La visione è il punto di partenza per la creazione.
Qualcosa di simile a quanto accade all’artista avviene anche per l’educatore. Come ci ricorda Hillman, il mentore è colui che vede, che percepisce l’altro nella sua essenza, che ne riconosce l’anima e quindi è in grado di aiutarla a sbocciare. Perché “essere è essere percepiti”[241], come diceva il filosofo irlandese George Berkeley, e l’essere percepiti e riconosciuti apre una possibilità di redenzione. Quando qualcuno ci riconosce ci sentiamo accolti, benevenuti nel mondo e ciò che era solo possibile diventa auspicabile, godibile. L’anima può discendere e mettere radici.
Colui che ci guarda e coglie la nostra essenza ci fa da specchio: ci aiuta a scoprire il nostro vero volto, ci assicura che andiamo bene così, che non c’è nulla di sbagliato, che possiamo proseguire sulla nostra strada, possiamo volerci bene e fidarci di noi stessi.
Ma c’è di più.
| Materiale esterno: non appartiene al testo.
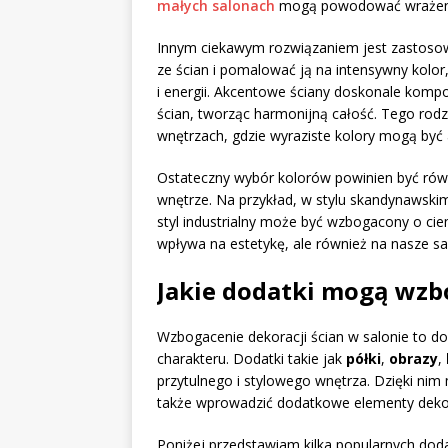
małych salonach
mogą powodować wrażenie
Innym ciekawym rozwiązaniem jest zastos
ze ścian i pomalować ją na intensywny kolor,
i energii. Akcentowe ściany doskonale kompo
ścian, tworząc harmonijną całość. Tego rod
wnętrzach, gdzie wyraziste kolory mogą być
Ostateczny wybór kolorów powinien być równ
wnętrze. Na przykład, w stylu skandynawski
styl industrialny może być wzbogacony o ci
wpływa na estetykę, ale również na nasze 
Jakie dodatki mogą wzbo
Wzbogacenie dekoracji ścian w salonie to d
charakteru. Dodatki takie jak
półki
,
obrazy
,
przytulnego i stylowego wnętrza. Dzięki nim m
także wprowadzić dodatkowe elementy dekor
Poniżej przedstawiam kilka popularnych dod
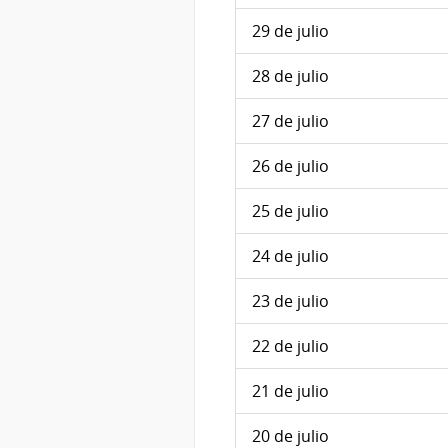
29 de julio
28 de julio
27 de julio
26 de julio
25 de julio
24 de julio
23 de julio
22 de julio
21 de julio
20 de julio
Chi ci ama in questo modo, così puro e incondizionato, compie una vera e propria alchimia: fa affiorare la nostra divinità. “Ogni volta che ami una persona la sua divinità riaffiora” dice Osho, ogni volta che qualcuno ti ama “il tuo volto più bello emerge e, a poco a poco, il tuo volto sgradevole scompare.”[242]
Lo si vede spesso nei bambini, soprattutto quelli considerati difficili o problematici. Quando trovano la persona giusta, capace di mettersi al loro fianco senza giudicarli, senza condannarli, senza disprezzarli ma riconoscendone invece i talenti nascosti dietro alla facciata, dietro alla maschera che essi hanno dovuto indossare per proteggersi, allora questi bambini rifioriscono come boccioli. Qualcuno li ha visti, si è accorto di loro, ha riconosciuto la loro unicità, le loro potenzialità: è come un tacito invito a schiudersi, ad aprirsi al mondo.
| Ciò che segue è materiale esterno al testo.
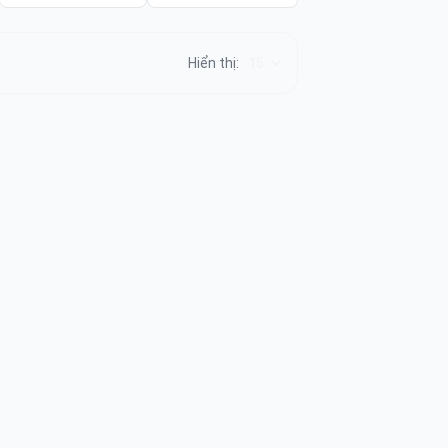
Hiển thị:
Non tutti, però, sanno vedere: “Non basta che un oggetto sia innanzi ai nostri occhi perché noi lo vediamo: bisogna che ci portiamo la nostra attenzione”[243]. Bisogna che siamo interessati a vederlo, che vi ci soffermiamo con calma, con mente aperta, senza pregiudizi e soprattutto con fiducia: “Bisogna credere per vedere. È la fede che conduce la vista; non la vista che produce la fede” diceva Maria Montessori[244].